In this exercise, print only the lines of the records below from the one with "Library Administration" through the one with "MY WDSF ACCOUNT", inclusive. Pictures are not part of the copy.

(Record excerpts)

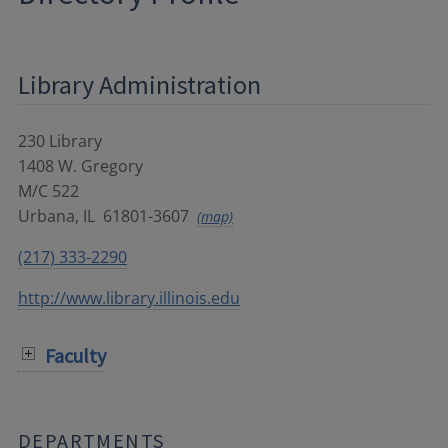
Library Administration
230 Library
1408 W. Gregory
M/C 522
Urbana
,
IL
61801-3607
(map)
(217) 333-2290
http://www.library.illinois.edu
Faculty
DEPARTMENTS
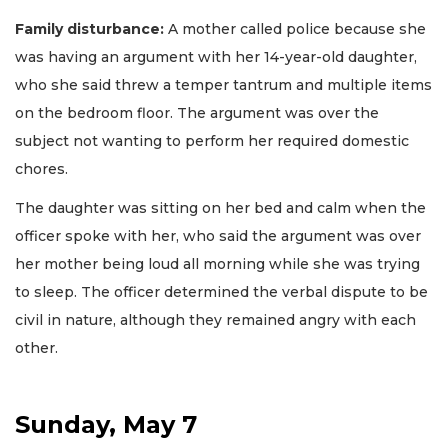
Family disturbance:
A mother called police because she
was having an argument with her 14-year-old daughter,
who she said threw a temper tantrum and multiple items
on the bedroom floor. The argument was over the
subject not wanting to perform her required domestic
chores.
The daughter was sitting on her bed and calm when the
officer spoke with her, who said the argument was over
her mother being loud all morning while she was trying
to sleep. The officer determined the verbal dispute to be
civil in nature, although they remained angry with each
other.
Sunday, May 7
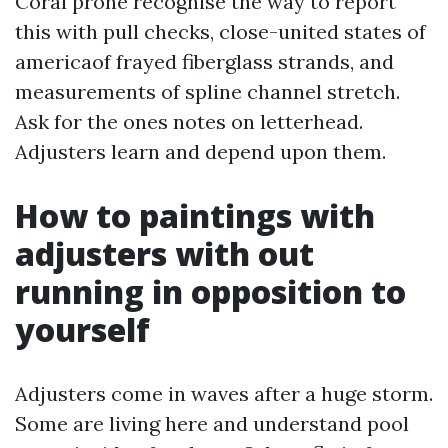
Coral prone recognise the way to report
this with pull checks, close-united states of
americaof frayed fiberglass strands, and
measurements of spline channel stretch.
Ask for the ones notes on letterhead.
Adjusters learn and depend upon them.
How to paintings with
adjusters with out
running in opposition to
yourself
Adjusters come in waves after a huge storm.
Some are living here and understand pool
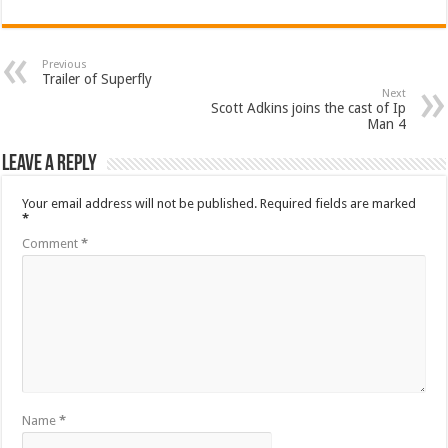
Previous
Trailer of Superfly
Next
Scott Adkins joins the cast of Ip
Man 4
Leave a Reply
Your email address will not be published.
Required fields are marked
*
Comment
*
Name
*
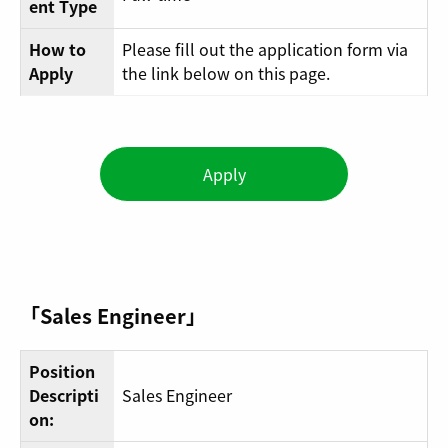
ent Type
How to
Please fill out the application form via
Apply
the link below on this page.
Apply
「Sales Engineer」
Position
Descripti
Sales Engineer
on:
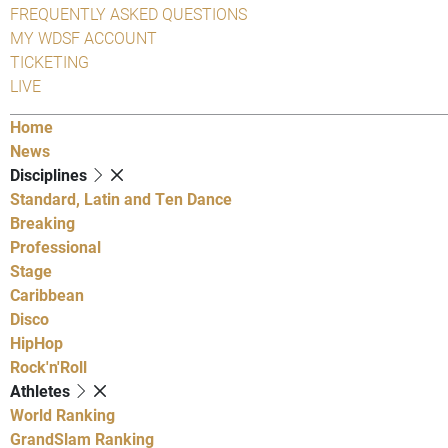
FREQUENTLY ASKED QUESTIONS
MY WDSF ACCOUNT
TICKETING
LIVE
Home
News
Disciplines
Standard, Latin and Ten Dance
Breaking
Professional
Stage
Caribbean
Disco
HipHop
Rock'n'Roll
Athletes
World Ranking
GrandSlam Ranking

(End Record excerpts)
(Record excerpts)

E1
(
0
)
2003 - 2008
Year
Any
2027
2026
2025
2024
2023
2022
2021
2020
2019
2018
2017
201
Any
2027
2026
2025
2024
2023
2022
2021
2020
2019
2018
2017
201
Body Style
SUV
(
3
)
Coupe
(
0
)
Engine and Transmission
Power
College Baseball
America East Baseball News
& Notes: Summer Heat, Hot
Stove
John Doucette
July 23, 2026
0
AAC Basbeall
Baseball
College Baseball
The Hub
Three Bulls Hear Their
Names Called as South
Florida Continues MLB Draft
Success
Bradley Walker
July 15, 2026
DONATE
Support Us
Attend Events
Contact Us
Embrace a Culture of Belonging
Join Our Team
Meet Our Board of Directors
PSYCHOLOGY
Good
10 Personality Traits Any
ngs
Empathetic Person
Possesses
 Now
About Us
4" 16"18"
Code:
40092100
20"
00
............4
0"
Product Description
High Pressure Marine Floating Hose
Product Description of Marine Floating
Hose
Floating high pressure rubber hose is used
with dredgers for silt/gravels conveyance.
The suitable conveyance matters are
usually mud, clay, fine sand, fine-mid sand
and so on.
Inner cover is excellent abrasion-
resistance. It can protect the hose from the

(End Record excerpts)

* Written answer *
Library Administration
230 Library
1408 W. Gregory
M/C 522
Urbana
,
IL
61801-3607
(map)
(217) 333-2290
http://www.library.illinois.edu
Faculty
DEPARTMENTS
Family disturbance:
A mother called police because she
was having an argument with her 14-year-old daughter,
who she said threw a temper tantrum and multiple items
on the bedroom floor. The argument was over the
subject not wanting to perform her required domestic
chores.
The daughter was sitting on her bed and calm when the
officer spoke with her, who said the argument was over
her mother being loud all morning while she was trying
to sleep. The officer determined the verbal dispute to be
civil in nature, although they remained angry with each
other.
Sunday, May 7
Coral prone recognise the way to report
this with pull checks, close-united states of
americaof frayed fiberglass strands, and
measurements of spline channel stretch.
Ask for the ones notes on letterhead.
Adjusters learn and depend upon them.
How to paintings with
adjusters with out
running in opposition to
yourself
Adjusters come in waves after a huge storm.
Some are living here and understand pool
Previous
Trailer of Superfly
Next
Scott Adkins joins the cast of Ip
Man 4
Leave a Reply
Your email address will not be published.
Required fields are marked
*
Comment
*
Name
*
ent Type
How to
Please fill out the application form via
Apply
the link below on this page.
Apply
「Sales Engineer」
Position
Descripti
Sales Engineer
on:
FREQUENTLY ASKED QUESTIONS
MY WDSF ACCOUNT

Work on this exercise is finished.